<<<<

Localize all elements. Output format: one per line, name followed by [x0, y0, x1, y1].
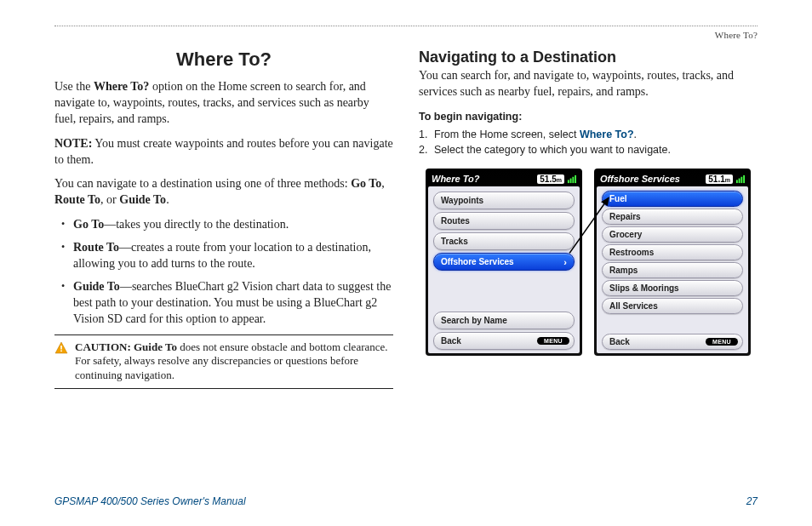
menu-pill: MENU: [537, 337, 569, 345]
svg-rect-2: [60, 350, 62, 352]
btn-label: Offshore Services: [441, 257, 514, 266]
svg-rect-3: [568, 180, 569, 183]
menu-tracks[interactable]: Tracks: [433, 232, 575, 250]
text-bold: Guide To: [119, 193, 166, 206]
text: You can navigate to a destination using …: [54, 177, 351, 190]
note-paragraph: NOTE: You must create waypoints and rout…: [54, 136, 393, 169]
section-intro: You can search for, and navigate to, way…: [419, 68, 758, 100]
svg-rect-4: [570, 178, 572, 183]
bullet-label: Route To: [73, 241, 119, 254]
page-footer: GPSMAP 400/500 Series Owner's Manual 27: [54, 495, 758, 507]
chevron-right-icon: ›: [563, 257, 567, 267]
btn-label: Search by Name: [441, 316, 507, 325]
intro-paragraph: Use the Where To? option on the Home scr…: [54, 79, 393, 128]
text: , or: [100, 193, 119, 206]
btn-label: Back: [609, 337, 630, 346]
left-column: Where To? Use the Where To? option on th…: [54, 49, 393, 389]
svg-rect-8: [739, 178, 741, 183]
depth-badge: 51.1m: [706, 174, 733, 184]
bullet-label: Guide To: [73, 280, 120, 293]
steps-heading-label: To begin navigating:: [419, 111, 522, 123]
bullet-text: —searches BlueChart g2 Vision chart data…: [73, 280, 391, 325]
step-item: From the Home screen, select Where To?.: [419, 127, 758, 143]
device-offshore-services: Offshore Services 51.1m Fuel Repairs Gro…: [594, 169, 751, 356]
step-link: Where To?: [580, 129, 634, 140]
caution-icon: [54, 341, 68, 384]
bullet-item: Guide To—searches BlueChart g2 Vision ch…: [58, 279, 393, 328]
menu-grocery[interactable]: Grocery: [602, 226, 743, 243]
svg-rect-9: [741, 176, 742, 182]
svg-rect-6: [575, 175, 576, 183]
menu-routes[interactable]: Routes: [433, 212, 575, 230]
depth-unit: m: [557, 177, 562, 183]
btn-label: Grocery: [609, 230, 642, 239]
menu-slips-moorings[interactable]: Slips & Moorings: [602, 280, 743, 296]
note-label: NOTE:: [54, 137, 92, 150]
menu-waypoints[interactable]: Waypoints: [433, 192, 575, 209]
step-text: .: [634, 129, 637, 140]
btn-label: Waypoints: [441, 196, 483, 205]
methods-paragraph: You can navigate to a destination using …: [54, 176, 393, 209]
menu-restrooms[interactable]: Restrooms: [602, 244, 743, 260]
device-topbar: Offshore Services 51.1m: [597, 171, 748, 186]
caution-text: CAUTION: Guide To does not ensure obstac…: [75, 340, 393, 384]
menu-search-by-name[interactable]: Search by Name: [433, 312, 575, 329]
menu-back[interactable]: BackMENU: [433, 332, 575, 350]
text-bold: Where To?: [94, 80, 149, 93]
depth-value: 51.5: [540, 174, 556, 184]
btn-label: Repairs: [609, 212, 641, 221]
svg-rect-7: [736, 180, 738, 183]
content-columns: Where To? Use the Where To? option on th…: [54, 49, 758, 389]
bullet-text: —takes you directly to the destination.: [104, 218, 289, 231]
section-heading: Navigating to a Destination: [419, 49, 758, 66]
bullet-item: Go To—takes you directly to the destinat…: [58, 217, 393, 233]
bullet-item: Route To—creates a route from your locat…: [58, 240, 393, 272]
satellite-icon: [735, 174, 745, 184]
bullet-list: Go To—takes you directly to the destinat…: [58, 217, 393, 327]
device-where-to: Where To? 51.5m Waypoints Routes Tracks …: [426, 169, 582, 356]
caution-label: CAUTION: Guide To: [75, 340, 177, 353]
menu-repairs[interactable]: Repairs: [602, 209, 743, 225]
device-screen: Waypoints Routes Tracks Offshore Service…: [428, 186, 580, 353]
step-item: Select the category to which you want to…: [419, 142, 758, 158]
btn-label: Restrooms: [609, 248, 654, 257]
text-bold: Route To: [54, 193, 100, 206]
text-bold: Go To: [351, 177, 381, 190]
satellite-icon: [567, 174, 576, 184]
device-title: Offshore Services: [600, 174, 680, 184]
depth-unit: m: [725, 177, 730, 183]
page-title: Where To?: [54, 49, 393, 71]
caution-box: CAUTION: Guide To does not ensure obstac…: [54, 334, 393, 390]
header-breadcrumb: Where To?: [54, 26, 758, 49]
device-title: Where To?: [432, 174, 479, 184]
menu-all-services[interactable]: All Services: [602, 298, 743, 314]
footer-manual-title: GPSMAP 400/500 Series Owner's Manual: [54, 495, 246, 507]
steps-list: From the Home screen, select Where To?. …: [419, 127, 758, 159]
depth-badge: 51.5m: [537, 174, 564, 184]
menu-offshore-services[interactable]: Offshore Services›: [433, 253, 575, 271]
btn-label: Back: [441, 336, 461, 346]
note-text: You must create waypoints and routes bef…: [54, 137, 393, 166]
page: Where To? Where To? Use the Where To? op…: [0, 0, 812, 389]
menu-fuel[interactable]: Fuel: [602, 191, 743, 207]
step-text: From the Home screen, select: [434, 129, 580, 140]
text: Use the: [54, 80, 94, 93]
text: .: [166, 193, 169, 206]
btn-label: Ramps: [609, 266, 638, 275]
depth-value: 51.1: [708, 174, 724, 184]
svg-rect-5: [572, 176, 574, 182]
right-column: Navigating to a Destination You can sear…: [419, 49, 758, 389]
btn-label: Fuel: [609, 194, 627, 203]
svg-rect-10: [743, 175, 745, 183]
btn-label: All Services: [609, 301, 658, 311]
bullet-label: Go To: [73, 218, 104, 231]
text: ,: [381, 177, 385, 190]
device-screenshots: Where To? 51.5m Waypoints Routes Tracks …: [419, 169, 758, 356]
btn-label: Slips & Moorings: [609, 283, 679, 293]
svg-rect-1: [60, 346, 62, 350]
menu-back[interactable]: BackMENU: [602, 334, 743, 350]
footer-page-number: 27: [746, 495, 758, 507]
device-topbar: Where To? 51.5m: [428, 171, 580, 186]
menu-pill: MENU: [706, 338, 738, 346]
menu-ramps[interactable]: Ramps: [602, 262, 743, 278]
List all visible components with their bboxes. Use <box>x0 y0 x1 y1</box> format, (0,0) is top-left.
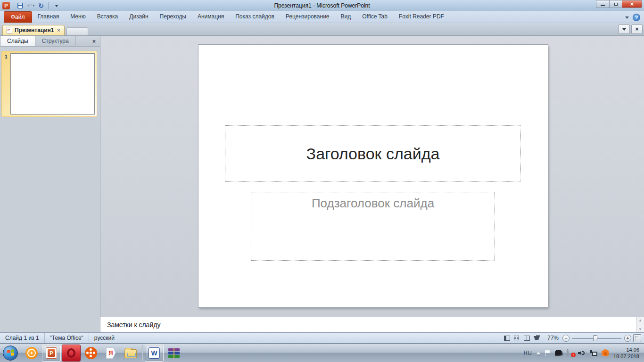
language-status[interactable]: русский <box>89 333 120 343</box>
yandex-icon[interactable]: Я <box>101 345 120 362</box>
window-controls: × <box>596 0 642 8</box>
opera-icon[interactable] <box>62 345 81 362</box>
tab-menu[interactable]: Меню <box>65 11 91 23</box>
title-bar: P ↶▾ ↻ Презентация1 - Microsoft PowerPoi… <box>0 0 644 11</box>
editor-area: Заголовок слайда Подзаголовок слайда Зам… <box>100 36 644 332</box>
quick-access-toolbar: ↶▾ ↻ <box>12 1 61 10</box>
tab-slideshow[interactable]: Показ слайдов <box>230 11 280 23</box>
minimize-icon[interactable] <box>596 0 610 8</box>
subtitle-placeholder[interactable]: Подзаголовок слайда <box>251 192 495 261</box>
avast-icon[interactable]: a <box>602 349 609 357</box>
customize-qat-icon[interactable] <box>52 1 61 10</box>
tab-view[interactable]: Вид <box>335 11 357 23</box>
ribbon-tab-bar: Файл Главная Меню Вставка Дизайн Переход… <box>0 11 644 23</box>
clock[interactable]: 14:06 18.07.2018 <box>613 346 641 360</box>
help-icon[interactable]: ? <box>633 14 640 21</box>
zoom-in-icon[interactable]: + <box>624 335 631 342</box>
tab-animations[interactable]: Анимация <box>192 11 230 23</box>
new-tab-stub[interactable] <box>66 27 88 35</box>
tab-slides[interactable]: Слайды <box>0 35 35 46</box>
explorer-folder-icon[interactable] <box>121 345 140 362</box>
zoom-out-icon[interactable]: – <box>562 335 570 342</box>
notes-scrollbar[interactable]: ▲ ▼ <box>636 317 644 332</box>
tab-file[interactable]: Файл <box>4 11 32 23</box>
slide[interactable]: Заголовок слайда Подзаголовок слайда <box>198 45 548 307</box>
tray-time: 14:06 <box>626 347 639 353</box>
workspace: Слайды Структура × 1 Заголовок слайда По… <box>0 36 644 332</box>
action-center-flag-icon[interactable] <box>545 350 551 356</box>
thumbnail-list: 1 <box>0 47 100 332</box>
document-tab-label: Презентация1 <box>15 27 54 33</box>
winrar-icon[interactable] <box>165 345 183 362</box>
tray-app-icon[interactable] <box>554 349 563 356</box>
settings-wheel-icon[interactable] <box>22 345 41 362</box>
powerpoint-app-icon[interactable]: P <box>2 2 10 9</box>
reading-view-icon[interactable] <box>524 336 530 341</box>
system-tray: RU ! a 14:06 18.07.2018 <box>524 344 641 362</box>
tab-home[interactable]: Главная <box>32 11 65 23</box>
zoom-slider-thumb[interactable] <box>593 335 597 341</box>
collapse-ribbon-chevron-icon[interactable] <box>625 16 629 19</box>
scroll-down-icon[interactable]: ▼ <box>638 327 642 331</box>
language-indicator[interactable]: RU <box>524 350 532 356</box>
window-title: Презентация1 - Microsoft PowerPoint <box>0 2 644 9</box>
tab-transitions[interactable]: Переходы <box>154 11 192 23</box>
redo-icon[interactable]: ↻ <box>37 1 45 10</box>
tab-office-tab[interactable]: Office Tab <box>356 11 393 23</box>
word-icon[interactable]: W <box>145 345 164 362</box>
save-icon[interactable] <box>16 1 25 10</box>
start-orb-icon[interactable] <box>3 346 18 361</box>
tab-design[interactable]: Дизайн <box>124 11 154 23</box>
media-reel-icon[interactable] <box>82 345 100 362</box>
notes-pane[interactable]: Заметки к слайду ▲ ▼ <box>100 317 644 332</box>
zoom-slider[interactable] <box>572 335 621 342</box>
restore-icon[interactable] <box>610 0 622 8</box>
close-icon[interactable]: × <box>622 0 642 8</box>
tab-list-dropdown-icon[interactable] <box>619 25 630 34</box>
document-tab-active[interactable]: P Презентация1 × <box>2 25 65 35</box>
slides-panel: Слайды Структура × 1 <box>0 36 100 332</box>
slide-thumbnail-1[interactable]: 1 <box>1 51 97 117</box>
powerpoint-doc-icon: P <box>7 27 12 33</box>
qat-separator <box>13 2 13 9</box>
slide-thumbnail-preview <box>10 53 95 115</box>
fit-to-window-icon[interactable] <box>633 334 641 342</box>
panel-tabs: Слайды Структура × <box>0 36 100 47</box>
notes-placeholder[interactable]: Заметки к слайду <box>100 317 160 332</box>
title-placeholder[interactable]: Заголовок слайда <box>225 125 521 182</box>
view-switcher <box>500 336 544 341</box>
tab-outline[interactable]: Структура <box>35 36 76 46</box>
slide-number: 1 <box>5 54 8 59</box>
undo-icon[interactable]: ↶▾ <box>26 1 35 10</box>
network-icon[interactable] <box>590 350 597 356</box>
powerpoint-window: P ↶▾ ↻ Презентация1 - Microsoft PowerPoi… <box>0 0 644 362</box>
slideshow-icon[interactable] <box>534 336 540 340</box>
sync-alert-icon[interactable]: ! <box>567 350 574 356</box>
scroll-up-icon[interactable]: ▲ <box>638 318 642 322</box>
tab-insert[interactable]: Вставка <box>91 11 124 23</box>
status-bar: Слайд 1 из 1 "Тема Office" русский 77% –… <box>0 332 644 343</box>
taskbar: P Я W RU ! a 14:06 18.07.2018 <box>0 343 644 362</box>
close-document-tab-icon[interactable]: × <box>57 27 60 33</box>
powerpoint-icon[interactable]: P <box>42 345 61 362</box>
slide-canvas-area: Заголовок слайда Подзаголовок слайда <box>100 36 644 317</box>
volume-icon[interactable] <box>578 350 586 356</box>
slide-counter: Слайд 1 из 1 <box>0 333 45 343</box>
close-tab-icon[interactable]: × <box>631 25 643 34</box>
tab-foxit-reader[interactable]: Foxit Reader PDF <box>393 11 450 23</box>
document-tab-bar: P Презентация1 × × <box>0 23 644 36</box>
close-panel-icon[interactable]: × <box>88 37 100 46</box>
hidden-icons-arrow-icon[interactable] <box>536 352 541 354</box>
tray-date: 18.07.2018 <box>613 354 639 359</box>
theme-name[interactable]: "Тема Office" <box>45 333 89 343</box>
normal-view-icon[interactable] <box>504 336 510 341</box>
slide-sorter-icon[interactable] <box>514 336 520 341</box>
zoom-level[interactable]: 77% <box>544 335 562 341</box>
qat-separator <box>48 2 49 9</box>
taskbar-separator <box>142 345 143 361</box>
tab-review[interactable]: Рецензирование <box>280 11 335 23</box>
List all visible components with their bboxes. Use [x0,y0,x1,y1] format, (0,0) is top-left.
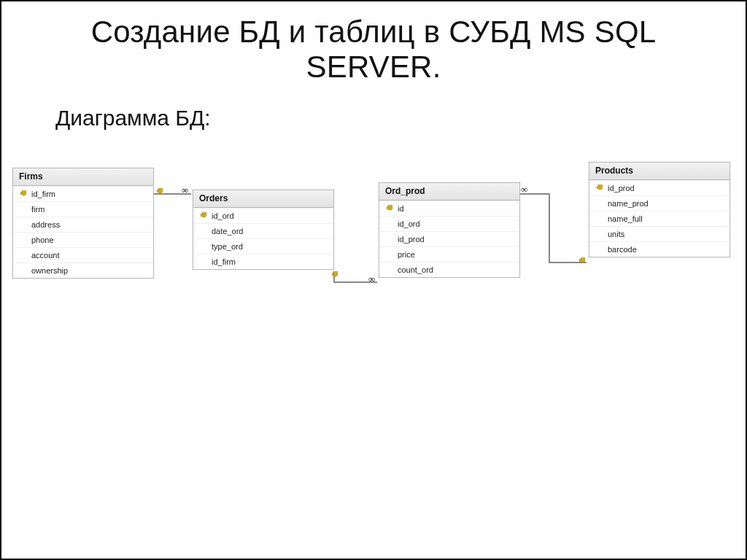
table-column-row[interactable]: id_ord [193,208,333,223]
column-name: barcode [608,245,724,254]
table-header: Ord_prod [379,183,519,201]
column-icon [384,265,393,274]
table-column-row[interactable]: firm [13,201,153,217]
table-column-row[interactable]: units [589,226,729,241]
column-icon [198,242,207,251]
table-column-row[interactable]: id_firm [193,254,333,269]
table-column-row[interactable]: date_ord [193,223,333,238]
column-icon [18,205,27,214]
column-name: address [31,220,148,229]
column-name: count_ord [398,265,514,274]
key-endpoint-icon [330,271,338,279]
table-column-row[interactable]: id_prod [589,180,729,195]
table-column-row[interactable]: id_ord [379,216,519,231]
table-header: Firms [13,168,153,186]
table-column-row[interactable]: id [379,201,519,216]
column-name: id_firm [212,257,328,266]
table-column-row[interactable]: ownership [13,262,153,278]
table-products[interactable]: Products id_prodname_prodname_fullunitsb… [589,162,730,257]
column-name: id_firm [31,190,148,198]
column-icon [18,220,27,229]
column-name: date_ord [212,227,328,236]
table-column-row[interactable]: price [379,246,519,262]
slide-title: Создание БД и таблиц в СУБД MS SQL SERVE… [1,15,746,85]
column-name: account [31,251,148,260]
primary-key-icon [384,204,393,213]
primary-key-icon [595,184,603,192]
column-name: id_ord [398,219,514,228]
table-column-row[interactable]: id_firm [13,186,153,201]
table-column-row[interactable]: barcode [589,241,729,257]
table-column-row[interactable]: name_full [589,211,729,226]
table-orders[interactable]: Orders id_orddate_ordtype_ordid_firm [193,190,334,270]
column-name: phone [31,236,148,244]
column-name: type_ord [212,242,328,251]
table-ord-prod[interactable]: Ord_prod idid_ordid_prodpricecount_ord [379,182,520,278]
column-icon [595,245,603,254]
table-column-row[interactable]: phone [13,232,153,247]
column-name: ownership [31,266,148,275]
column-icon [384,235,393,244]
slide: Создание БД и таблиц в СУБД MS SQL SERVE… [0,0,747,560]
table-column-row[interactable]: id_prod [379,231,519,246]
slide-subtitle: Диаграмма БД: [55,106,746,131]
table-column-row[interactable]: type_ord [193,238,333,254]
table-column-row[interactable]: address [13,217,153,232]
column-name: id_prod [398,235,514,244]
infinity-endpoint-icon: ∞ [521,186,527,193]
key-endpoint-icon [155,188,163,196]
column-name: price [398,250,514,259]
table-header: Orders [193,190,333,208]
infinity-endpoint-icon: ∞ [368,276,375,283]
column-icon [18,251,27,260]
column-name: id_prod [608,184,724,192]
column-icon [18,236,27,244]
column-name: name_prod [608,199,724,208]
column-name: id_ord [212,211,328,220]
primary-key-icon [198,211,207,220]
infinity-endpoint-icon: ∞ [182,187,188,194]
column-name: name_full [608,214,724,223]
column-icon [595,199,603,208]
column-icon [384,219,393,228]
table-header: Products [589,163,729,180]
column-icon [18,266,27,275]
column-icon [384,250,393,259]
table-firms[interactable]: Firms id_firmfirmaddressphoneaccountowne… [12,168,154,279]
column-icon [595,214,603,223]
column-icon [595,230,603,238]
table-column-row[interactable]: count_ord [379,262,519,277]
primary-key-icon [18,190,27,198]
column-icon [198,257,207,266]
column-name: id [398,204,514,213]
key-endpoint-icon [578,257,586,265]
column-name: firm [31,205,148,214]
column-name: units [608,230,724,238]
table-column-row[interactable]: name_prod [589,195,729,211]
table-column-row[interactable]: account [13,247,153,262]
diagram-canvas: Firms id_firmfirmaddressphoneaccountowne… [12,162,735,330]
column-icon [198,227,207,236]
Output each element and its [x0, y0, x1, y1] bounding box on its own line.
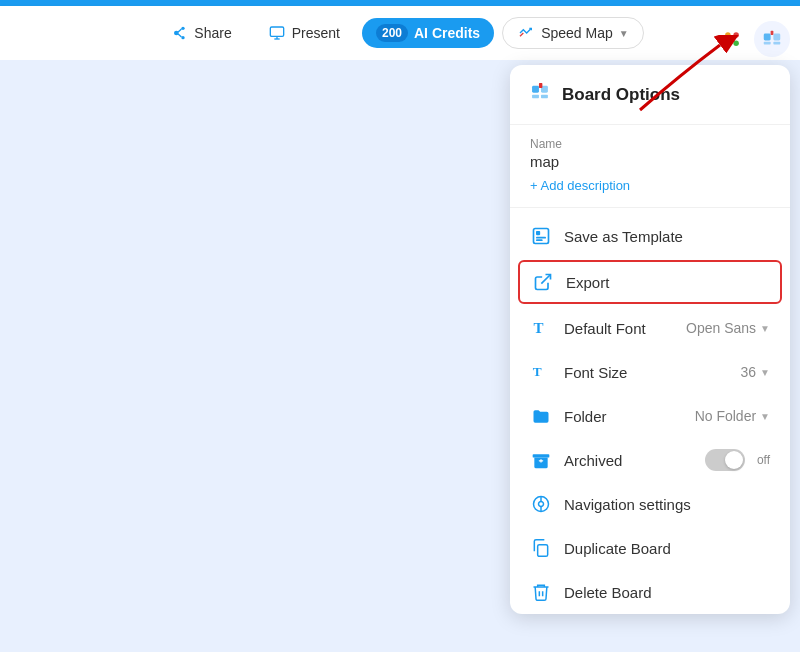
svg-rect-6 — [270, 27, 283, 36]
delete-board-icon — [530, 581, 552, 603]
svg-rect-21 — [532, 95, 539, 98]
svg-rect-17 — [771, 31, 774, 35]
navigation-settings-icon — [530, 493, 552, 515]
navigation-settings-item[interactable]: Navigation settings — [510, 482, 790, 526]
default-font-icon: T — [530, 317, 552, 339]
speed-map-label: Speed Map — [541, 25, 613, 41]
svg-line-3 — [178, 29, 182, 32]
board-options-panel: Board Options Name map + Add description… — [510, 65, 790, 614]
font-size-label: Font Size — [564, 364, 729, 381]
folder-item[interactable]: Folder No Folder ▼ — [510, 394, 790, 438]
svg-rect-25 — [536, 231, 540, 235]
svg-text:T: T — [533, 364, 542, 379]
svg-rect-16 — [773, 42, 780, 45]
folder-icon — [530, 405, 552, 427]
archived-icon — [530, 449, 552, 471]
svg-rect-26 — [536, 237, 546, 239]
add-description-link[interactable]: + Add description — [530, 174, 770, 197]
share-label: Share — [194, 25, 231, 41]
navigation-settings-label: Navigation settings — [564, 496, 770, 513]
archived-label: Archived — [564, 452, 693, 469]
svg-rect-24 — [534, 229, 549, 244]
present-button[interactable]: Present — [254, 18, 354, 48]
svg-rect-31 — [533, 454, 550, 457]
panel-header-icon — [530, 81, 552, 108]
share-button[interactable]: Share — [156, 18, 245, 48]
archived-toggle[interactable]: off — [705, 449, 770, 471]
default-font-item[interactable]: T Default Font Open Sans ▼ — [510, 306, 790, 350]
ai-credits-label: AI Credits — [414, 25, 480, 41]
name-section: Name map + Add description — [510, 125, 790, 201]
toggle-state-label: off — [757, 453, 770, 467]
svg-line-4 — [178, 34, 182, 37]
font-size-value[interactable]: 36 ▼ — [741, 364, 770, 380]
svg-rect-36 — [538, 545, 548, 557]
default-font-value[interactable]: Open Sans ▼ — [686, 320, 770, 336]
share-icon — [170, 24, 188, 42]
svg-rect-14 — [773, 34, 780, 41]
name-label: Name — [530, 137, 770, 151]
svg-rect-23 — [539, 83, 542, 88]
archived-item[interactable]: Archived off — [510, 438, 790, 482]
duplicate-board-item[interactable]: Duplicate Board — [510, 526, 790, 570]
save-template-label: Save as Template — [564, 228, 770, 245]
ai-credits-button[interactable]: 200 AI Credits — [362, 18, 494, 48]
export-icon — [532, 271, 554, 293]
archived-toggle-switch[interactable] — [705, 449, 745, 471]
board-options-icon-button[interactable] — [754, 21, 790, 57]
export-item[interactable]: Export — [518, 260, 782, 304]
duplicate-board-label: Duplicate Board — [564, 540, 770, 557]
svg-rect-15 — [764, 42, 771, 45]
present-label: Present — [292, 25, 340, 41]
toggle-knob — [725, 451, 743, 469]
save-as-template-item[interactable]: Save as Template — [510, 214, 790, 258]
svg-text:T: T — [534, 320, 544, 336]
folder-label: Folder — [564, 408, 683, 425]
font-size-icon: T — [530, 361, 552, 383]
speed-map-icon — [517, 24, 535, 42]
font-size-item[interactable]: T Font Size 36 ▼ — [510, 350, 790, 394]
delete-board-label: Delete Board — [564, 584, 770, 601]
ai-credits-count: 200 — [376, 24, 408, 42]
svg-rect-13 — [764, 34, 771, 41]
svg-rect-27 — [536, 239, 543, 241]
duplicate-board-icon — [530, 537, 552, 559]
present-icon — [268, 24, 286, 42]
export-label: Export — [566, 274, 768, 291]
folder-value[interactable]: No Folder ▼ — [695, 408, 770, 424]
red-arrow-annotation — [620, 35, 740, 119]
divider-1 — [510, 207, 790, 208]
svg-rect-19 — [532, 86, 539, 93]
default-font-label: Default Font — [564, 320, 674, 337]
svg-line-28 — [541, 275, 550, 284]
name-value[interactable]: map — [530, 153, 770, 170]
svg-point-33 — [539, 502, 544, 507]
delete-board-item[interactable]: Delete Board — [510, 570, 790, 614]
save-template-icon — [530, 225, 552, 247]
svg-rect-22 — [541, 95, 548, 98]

>>>>

Exercise instructions: Determine how many lines of the listing above include the word "Vision", then write only that number.

Solution for this problem: 2